Allerdings entfernt sich POCO mit der neuen Generation ein gutes Stück von seinem früheren Image als günstiger Flaggschiff-Killer. Das POCO F9 Ultra startet offiziell bei 1.099,90 Euro, während für das F9 Pro mindestens 899,90 Euro fällig werden. 

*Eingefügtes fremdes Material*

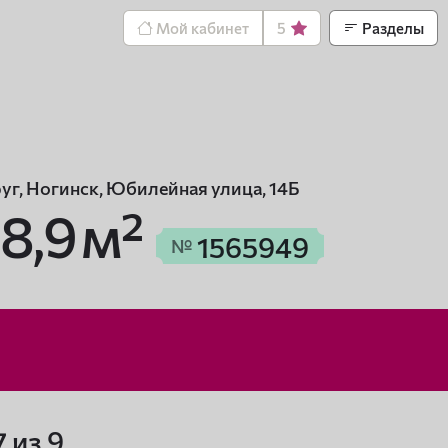
Мой кабинет
5
Разделы
уг, Ногинск, Юбилейная улица, 14Б
8,9 м²
1565949
№
7 из 9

POCO F9 Ultra und F9 Pro im Vergleich
| Technische Daten | POCO F9 Ultra | POCO F9 Pro |
|---|---|---|
| Display | 6,9 Zoll HyperRGB AMOLED | 6,59 Zoll HyperRGB AMOLED |
| Bildwiederholrate | bis 185 Hz | bis 185 Hz |
| Spitzenhelligkeit | bis 4.500 Nits, HDR bis 10.000 Nits | bis 4.500 Nits, HDR bis 10.000 Nits |
| Prozessor | Snapdragon 8 Elite Gen 5 | Snapdragon 8 Elite Gen 5, V Series (SM8850-1-AB) |
| Gaming-Chip | VisionBoost D8 | VisionBoost D8 |
| Gaming | Smart Frame Rate bis 185 FPS | Smart Frame Rate bis 185 FPS |
| RAM / Speicher | 12/256 GB, 16/512 GB, 16 GB/1 TB | 12/256 GB, 12/512 GB |
| Hauptkamera | 200 MP, OIS | 200 MP, OIS |
| Telekamera | Periskop, 5x optischer Zoom, 10x In-Sensor-Zoom | 50 MP Floating-Tele, 2,5x Zoom |
| Frontkamera | 32 MP | 32 MP |
| Video | bis 4K, Live Cinematography | bis 4K, Live Cinematography |
| Akku | 8.050 mAh, 16 % Silizium-Kohlenstoff | 6.330 mAh |
| Laden | 100 W Kabel, 50 W kabellos | 100 W Kabel, 50 W kabellos |
| Reverse Charging | bis 27 W Kabel, 22,5 W kabellos | bis 27 W Kabel, 22,5 W kabellos |
| Audio | 2.1-System, Stereo + Subwoofer, Sound by Bose | Stereo, Sound by Bose |
| Touch-Abtastrate | bis 4.800 Hz Instant Touch | bis 4.800 Hz Instant Touch |
| Kühlsystem | POCO 3D IceLoop | POCO 3D IceLoop |
| Besonderheit | dynamisches Lichtelement | leuchtende Rückseite bei Aurora Green |
| Farben | Dark Cherry, Schwarz | Weiß, Aurora Green, Schwarz |
| UVP | ab 1.099,90 Euro | ab 899,90 Euro |
Ein interessantes Detail steckt beim Prozessor. POCO bewirbt beide Modelle als Mitglieder der Snapdragon-8-Elite-Gen-5-Familie, beim F9 Pro kommt laut Xiaomi jedoch die als „V Series“ bezeichnete Variante SM8850-1-AB zum Einsatz. Das F9 Ultra verwendet den regulären Snapdragon 8 Elite Gen 5.
Gaming mit bis zu 185 FPS
Gaming ist eines der Hauptargumente für die neue Generation. Erstmals kombiniert POCO innerhalb der F-Serie seine Snapdragon-Plattformen mit dem zusätzlichen VisionBoost-D8-Chip. Dieser kümmert sich unter anderem um die Bildverarbeitung und ermöglicht über Smart Frame Rate Bildraten von bis zu 185 FPS. POCO spricht von mehr als 20 Spielen, die 185 FPS nativ unterstützen sollen. Bei fünf weiteren Titeln soll Smart Frame Rate zum Einsatz kommen. Gleichzeitig lässt sich AI Super Resolution aktivieren, um die Darstellung aufzuwerten. Wie üblich gilt bei solchen Spitzenwerten allerdings: Die tatsächliche Bildrate hängt vom jeweiligen Spiel, den Grafikeinstellungen, der Software, Temperatur und weiteren Faktoren ab. POCO weist darauf auf seiner eigenen Produktseite ausdrücklich hin.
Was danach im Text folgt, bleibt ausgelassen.